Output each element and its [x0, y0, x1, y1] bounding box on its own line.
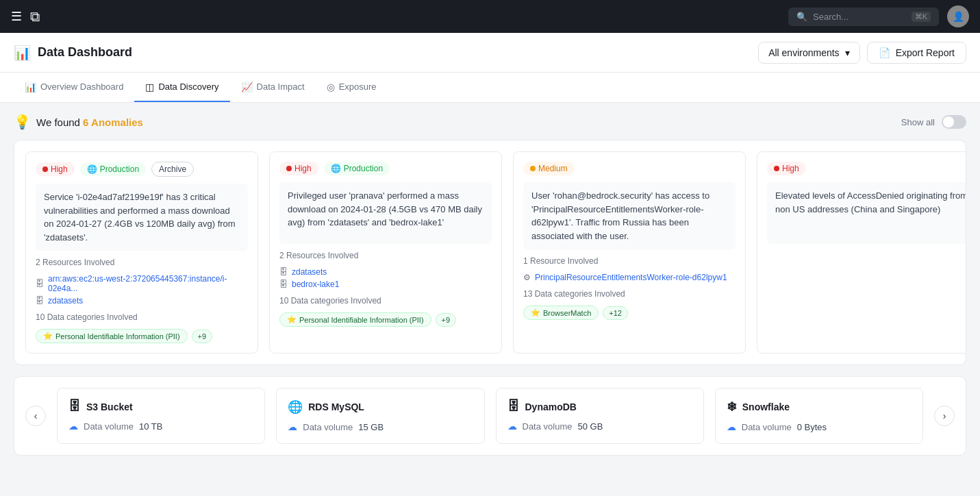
anomaly-cards-container: High 🌐 Production Archive Service 'i-02e…: [14, 140, 966, 365]
tab-overview-label: Overview Dashboard: [40, 82, 123, 92]
ds-card-header: 🌐 RDS MySQL: [288, 399, 473, 414]
ds-name: DynamoDB: [525, 401, 577, 412]
severity-badge-medium: Medium: [523, 162, 575, 175]
resource-icon: 🗄: [279, 280, 288, 289]
dot-red: [42, 166, 48, 172]
anomalies-header: 💡 We found 6 Anomalies Show all: [14, 114, 966, 130]
s3-icon: 🗄: [68, 399, 81, 414]
resource-link[interactable]: 🗄 arn:aws:ec2:us-west-2:372065445367:ins…: [36, 274, 248, 293]
card-badges: High 🌐 Production: [279, 162, 492, 175]
search-icon: 🔍: [796, 12, 807, 22]
next-button[interactable]: ›: [934, 406, 955, 426]
top-nav: ☰ ⧉ 🔍 Search... ⌘K 👤: [0, 0, 980, 33]
prev-button[interactable]: ‹: [25, 406, 46, 426]
ds-volume: 10 TB: [139, 421, 162, 432]
anomalies-icon: 💡: [14, 114, 31, 130]
snowflake-icon: ❄: [727, 399, 737, 414]
card-resources: ⚙ PrincipalResourceEntitlementsWorker-ro…: [523, 273, 736, 282]
resource-link[interactable]: 🗄 zdatasets: [279, 267, 492, 277]
dot-red: [286, 166, 292, 171]
data-impact-icon: 📈: [241, 82, 253, 92]
card-description: User 'rohan@bedrock.security' has access…: [523, 182, 736, 249]
star-icon: ⭐: [43, 332, 53, 340]
data-source-card: 🌐 RDS MySQL ☁ Data volume 15 GB: [276, 388, 484, 444]
tab-exposure[interactable]: ◎ Exposure: [316, 73, 388, 102]
tabs-bar: 📊 Overview Dashboard ◫ Data Discovery 📈 …: [0, 73, 980, 103]
rds-icon: 🌐: [288, 399, 303, 414]
data-source-cards: 🗄 S3 Bucket ☁ Data volume 10 TB 🌐 RDS My…: [46, 388, 934, 444]
resource-icon: 🗄: [279, 267, 288, 277]
anomaly-card: High 🌐 Production Privileged user 'prana…: [269, 151, 502, 354]
card-categories: ⭐ BrowserMatch +12: [523, 306, 736, 320]
category-tag: ⭐ Personal Identifiable Information (PII…: [36, 329, 188, 343]
card-resources: 🗄 arn:aws:ec2:us-west-2:372065445367:ins…: [36, 274, 248, 306]
tab-exposure-label: Exposure: [339, 82, 377, 92]
severity-badge-high: High: [36, 162, 75, 176]
anomaly-card: High 🌐 Production Archive Service 'i-02e…: [25, 151, 258, 354]
anomaly-card: Medium User 'rohan@bedrock.security' has…: [513, 151, 746, 354]
show-all-toggle: Show all: [901, 115, 966, 129]
user-avatar[interactable]: 👤: [947, 5, 969, 27]
card-badges: High 🌐 Production Archive: [36, 162, 248, 177]
exposure-icon: ◎: [327, 82, 335, 92]
categories-label: 13 Data categories Involved: [523, 289, 736, 299]
cloud-icon: ☁: [727, 421, 736, 432]
ds-card-header: 🗄 S3 Bucket: [68, 399, 253, 414]
env-badge-production: 🌐 Production: [80, 162, 146, 176]
data-source-card: ❄ Snowflake ☁ Data volume 0 Bytes: [715, 388, 923, 444]
dot-red: [774, 166, 779, 171]
environment-dropdown[interactable]: All environments ▾: [758, 42, 860, 64]
category-plus: +12: [603, 306, 628, 320]
star-icon: ⭐: [531, 308, 540, 317]
ds-volume-row: ☁ Data volume 50 GB: [507, 421, 692, 432]
ds-name: Snowflake: [742, 401, 790, 412]
resource-icon: 🗄: [36, 279, 44, 288]
show-all-switch[interactable]: [942, 115, 966, 129]
dot-orange: [530, 166, 536, 171]
tab-data-impact[interactable]: 📈 Data Impact: [230, 73, 316, 102]
tab-overview[interactable]: 📊 Overview Dashboard: [14, 73, 134, 102]
dynamo-icon: 🗄: [507, 399, 520, 414]
card-description: Elevated levels of AccessDenied originat…: [767, 182, 966, 244]
search-kbd: ⌘K: [912, 12, 931, 22]
export-report-button[interactable]: 📄 Export Report: [867, 42, 966, 64]
card-categories: ⭐ Personal Identifiable Information (PII…: [36, 329, 248, 343]
ds-name: S3 Bucket: [86, 401, 133, 412]
cloud-icon: ☁: [68, 421, 78, 432]
tab-data-discovery[interactable]: ◫ Data Discovery: [134, 73, 229, 102]
card-description: Service 'i-02e4ad7af2199e19f' has 3 crit…: [36, 184, 248, 251]
severity-badge-high: High: [279, 162, 318, 175]
card-description: Privileged user 'pranava' performed a ma…: [279, 182, 492, 244]
category-tag: ⭐ Personal Identifiable Information (PII…: [279, 312, 431, 327]
env-label: All environments: [768, 47, 840, 58]
severity-badge-high: High: [767, 162, 806, 175]
anomalies-text: We found 6 Anomalies: [36, 116, 143, 128]
cloud-icon: ☁: [288, 421, 297, 432]
ds-volume: 0 Bytes: [797, 422, 827, 432]
anomalies-count: 6 Anomalies: [83, 116, 143, 128]
resources-label: 2 Resources Involved: [279, 251, 492, 260]
card-badges: Medium: [523, 162, 736, 175]
resource-link[interactable]: ⚙ PrincipalResourceEntitlementsWorker-ro…: [523, 273, 736, 282]
card-resources: 🗄 zdatasets 🗄 bedrox-lake1: [279, 267, 492, 289]
category-plus: +9: [436, 313, 457, 327]
category-plus: +9: [192, 330, 213, 343]
resource-link[interactable]: 🗄 bedrox-lake1: [279, 280, 492, 289]
card-categories: ⭐ Personal Identifiable Information (PII…: [279, 312, 492, 327]
production-icon: 🌐: [87, 164, 97, 174]
archive-button[interactable]: Archive: [151, 162, 194, 177]
anomaly-card: High Elevated levels of AccessDenied ori…: [757, 151, 966, 354]
search-placeholder: Search...: [813, 12, 849, 22]
resource-icon: ⚙: [523, 273, 531, 282]
ds-card-header: ❄ Snowflake: [727, 399, 912, 414]
dashboard-icon: 📊: [14, 45, 31, 61]
tab-data-impact-label: Data Impact: [257, 82, 305, 92]
resource-link[interactable]: 🗄 zdatasets: [36, 296, 248, 306]
global-search[interactable]: 🔍 Search... ⌘K: [788, 8, 939, 26]
data-sources-section: ‹ 🗄 S3 Bucket ☁ Data volume 10 TB 🌐 RDS …: [14, 376, 966, 456]
tab-data-discovery-label: Data Discovery: [158, 82, 218, 92]
ds-volume-row: ☁ Data volume 10 TB: [68, 421, 253, 432]
hamburger-icon[interactable]: ☰: [11, 9, 22, 24]
ds-name: RDS MySQL: [308, 401, 364, 412]
data-source-card: 🗄 S3 Bucket ☁ Data volume 10 TB: [57, 388, 265, 444]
____________
> **Description of the task**
Instructions for the listing above: set down every entry exactly and drop any image.

> **Answer space**
Output each element and its [x0, y0, x1, y1] bounding box on its own line.
anomaly-cards-container: High 🌐 Production Archive Service 'i-02e…: [14, 140, 966, 365]
tab-overview-label: Overview Dashboard: [40, 82, 123, 92]
ds-card-header: 🌐 RDS MySQL: [288, 399, 473, 414]
ds-name: DynamoDB: [525, 401, 577, 412]
severity-badge-medium: Medium: [523, 162, 575, 175]
resource-icon: 🗄: [279, 280, 288, 289]
dot-red: [42, 166, 48, 172]
anomalies-header: 💡 We found 6 Anomalies Show all: [14, 114, 966, 130]
s3-icon: 🗄: [68, 399, 81, 414]
resource-link[interactable]: 🗄 arn:aws:ec2:us-west-2:372065445367:ins…: [36, 274, 248, 293]
card-badges: High 🌐 Production: [279, 162, 492, 175]
search-icon: 🔍: [796, 12, 807, 22]
next-button[interactable]: ›: [934, 406, 955, 426]
top-nav: ☰ ⧉ 🔍 Search... ⌘K 👤: [0, 0, 980, 33]
prev-button[interactable]: ‹: [25, 406, 46, 426]
ds-volume: 10 TB: [139, 421, 162, 432]
anomalies-icon: 💡: [14, 114, 31, 130]
snowflake-icon: ❄: [727, 399, 737, 414]
card-resources: ⚙ PrincipalResourceEntitlementsWorker-ro…: [523, 273, 736, 282]
resource-link[interactable]: 🗄 zdatasets: [279, 267, 492, 277]
dot-red: [286, 166, 292, 171]
data-impact-icon: 📈: [241, 82, 253, 92]
card-description: User 'rohan@bedrock.security' has access…: [523, 182, 736, 249]
star-icon: ⭐: [43, 332, 53, 340]
data-source-card: 🌐 RDS MySQL ☁ Data volume 15 GB: [276, 388, 484, 444]
tab-exposure[interactable]: ◎ Exposure: [316, 73, 388, 102]
tabs-bar: 📊 Overview Dashboard ◫ Data Discovery 📈 …: [0, 73, 980, 103]
rds-icon: 🌐: [288, 399, 303, 414]
data-source-cards: 🗄 S3 Bucket ☁ Data volume 10 TB 🌐 RDS My…: [46, 388, 934, 444]
resource-icon: 🗄: [279, 267, 288, 277]
anomaly-card: High 🌐 Production Privileged user 'prana…: [269, 151, 502, 354]
card-categories: ⭐ BrowserMatch +12: [523, 306, 736, 320]
category-tag: ⭐ Personal Identifiable Information (PII…: [36, 329, 188, 343]
card-resources: 🗄 arn:aws:ec2:us-west-2:372065445367:ins…: [36, 274, 248, 306]
tab-exposure-label: Exposure: [339, 82, 377, 92]
severity-badge-high: High: [36, 162, 75, 176]
anomaly-card: High 🌐 Production Archive Service 'i-02e…: [25, 151, 258, 354]
anomaly-card: Medium User 'rohan@bedrock.security' has…: [513, 151, 746, 354]
show-all-toggle: Show all: [901, 115, 966, 129]
user-avatar[interactable]: 👤: [947, 5, 969, 27]
card-badges: High 🌐 Production Archive: [36, 162, 248, 177]
exposure-icon: ◎: [327, 82, 335, 92]
categories-label: 13 Data categories Involved: [523, 289, 736, 299]
cloud-icon: ☁: [727, 421, 736, 432]
ds-card-header: 🗄 S3 Bucket: [68, 399, 253, 414]
env-badge-production: 🌐 Production: [80, 162, 146, 176]
data-source-card: ❄ Snowflake ☁ Data volume 0 Bytes: [715, 388, 923, 444]
dot-red: [774, 166, 779, 171]
environment-dropdown[interactable]: All environments ▾: [758, 42, 860, 64]
category-plus: +12: [603, 306, 628, 320]
star-icon: ⭐: [531, 308, 540, 317]
ds-volume-row: ☁ Data volume 50 GB: [507, 421, 692, 432]
ds-name: Snowflake: [742, 401, 790, 412]
resource-icon: 🗄: [36, 279, 44, 288]
show-all-switch[interactable]: [942, 115, 966, 129]
dot-orange: [530, 166, 536, 171]
tab-data-impact[interactable]: 📈 Data Impact: [230, 73, 316, 102]
tab-overview[interactable]: 📊 Overview Dashboard: [14, 73, 134, 102]
dynamo-icon: 🗄: [507, 399, 520, 414]
card-description: Elevated levels of AccessDenied originat…: [767, 182, 966, 244]
search-kbd: ⌘K: [912, 12, 931, 22]
export-report-button[interactable]: 📄 Export Report: [867, 42, 966, 64]
card-categories: ⭐ Personal Identifiable Information (PII…: [36, 329, 248, 343]
ds-name: S3 Bucket: [86, 401, 133, 412]
cloud-icon: ☁: [68, 421, 78, 432]
tab-data-discovery[interactable]: ◫ Data Discovery: [134, 73, 229, 102]
card-description: Service 'i-02e4ad7af2199e19f' has 3 crit…: [36, 184, 248, 251]
severity-badge-high: High: [279, 162, 318, 175]
card-description: Privileged user 'pranava' performed a ma…: [279, 182, 492, 244]
category-tag: ⭐ Personal Identifiable Information (PII…: [279, 312, 431, 327]
env-label: All environments: [768, 47, 840, 58]
severity-badge-high: High: [767, 162, 806, 175]
anomalies-text: We found 6 Anomalies: [36, 116, 143, 128]
cloud-icon: ☁: [288, 421, 297, 432]
ds-volume: 0 Bytes: [797, 422, 827, 432]
anomalies-count: 6 Anomalies: [83, 116, 143, 128]
resources-label: 2 Resources Involved: [279, 251, 492, 260]
card-badges: Medium: [523, 162, 736, 175]
resource-link[interactable]: ⚙ PrincipalResourceEntitlementsWorker-ro…: [523, 273, 736, 282]
card-resources: 🗄 zdatasets 🗄 bedrox-lake1: [279, 267, 492, 289]
category-plus: +9: [436, 313, 457, 327]
category-plus: +9: [192, 330, 213, 343]
resource-link[interactable]: 🗄 bedrox-lake1: [279, 280, 492, 289]
card-categories: ⭐ Personal Identifiable Information (PII…: [279, 312, 492, 327]
production-icon: 🌐: [87, 164, 97, 174]
archive-button[interactable]: Archive: [151, 162, 194, 177]
anomaly-card: High Elevated levels of AccessDenied ori…: [757, 151, 966, 354]
search-placeholder: Search...: [813, 12, 849, 22]
resource-icon: ⚙: [523, 273, 531, 282]
ds-card-header: ❄ Snowflake: [727, 399, 912, 414]
dashboard-icon: 📊: [14, 45, 31, 61]
tab-data-impact-label: Data Impact: [257, 82, 305, 92]
resource-link[interactable]: 🗄 zdatasets: [36, 296, 248, 306]
global-search[interactable]: 🔍 Search... ⌘K: [788, 8, 939, 26]
data-sources-section: ‹ 🗄 S3 Bucket ☁ Data volume 10 TB 🌐 RDS …: [14, 376, 966, 456]
tab-data-discovery-label: Data Discovery: [158, 82, 218, 92]
ds-volume-row: ☁ Data volume 10 TB: [68, 421, 253, 432]
hamburger-icon[interactable]: ☰: [11, 9, 22, 24]
ds-name: RDS MySQL: [308, 401, 364, 412]
data-source-card: 🗄 S3 Bucket ☁ Data volume 10 TB: [57, 388, 265, 444]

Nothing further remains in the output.